What needs to be done:
What is needed is an exact copy of all the entries below.

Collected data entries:
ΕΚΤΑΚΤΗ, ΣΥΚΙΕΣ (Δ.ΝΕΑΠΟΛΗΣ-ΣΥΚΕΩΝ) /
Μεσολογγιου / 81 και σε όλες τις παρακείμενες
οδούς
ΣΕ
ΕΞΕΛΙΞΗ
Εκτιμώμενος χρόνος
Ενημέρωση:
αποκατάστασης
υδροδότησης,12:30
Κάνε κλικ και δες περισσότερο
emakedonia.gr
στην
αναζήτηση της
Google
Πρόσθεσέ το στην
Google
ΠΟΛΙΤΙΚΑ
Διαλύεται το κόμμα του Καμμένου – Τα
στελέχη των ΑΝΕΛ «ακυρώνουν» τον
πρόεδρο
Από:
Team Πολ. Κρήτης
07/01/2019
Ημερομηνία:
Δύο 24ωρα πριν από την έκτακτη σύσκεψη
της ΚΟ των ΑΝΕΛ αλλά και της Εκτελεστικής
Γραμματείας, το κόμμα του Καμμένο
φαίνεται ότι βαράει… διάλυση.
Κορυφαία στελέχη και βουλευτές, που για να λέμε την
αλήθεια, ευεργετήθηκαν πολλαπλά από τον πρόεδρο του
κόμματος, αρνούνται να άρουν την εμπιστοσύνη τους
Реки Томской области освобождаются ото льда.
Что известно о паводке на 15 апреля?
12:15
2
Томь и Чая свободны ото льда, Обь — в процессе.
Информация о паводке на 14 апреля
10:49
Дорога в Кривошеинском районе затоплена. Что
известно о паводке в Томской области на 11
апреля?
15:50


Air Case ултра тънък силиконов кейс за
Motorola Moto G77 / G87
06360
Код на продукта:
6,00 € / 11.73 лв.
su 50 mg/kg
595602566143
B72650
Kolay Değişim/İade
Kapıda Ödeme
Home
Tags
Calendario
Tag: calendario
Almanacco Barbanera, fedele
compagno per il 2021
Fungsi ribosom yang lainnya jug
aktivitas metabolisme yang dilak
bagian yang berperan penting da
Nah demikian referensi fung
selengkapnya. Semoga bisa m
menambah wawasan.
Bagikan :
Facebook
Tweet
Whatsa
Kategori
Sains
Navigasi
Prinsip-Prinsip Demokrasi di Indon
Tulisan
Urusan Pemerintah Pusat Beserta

Task result:
ΕΚΤΑΚΤΗ, ΣΥΚΙΕΣ (Δ.ΝΕΑΠΟΛΗΣ-ΣΥΚΕΩΝ) /
Μεσολογγιου / 81 και σε όλες τις παρακείμενες
οδούς
ΣΕ
ΕΞΕΛΙΞΗ
Εκτιμώμενος χρόνος
Ενημέρωση:
αποκατάστασης
υδροδότησης,12:30
Κάνε κλικ και δες περισσότερο
emakedonia.gr
στην
αναζήτηση της
Google
Πρόσθεσέ το στην
Google
ΠΟΛΙΤΙΚΑ
Διαλύεται το κόμμα του Καμμένου – Τα
στελέχη των ΑΝΕΛ «ακυρώνουν» τον
πρόεδρο
Από:
Team Πολ. Κρήτης
07/01/2019
Ημερομηνία:
Δύο 24ωρα πριν από την έκτακτη σύσκεψη
της ΚΟ των ΑΝΕΛ αλλά και της Εκτελεστικής
Γραμματείας, το κόμμα του Καμμένο
φαίνεται ότι βαράει… διάλυση.
Κορυφαία στελέχη και βουλευτές, που για να λέμε την
αλήθεια, ευεργετήθηκαν πολλαπλά από τον πρόεδρο του
κόμματος, αρνούνται να άρουν την εμπιστοσύνη τους
Реки Томской области освобождаются ото льда.
Что известно о паводке на 15 апреля?
12:15
2
Томь и Чая свободны ото льда, Обь — в процессе.
Информация о паводке на 14 апреля
10:49
Дорога в Кривошеинском районе затоплена. Что
известно о паводке в Томской области на 11
апреля?
15:50


Air Case ултра тънък силиконов кейс за
Motorola Moto G77 / G87
06360
Код на продукта:
6,00 € / 11.73 лв.
su 50 mg/kg
595602566143
B72650
Kolay Değişim/İade
Kapıda Ödeme
Home
Tags
Calendario
Tag: calendario
Almanacco Barbanera, fedele
compagno per il 2021
Fungsi ribosom yang lainnya jug
aktivitas metabolisme yang dilak
bagian yang berperan penting da
Nah demikian referensi fung
selengkapnya. Semoga bisa m
menambah wawasan.
Bagikan :
Facebook
Tweet
Whatsa
Kategori
Sains
Navigasi
Prinsip-Prinsip Demokrasi di Indon
Tulisan
Urusan Pemerintah Pusat Beserta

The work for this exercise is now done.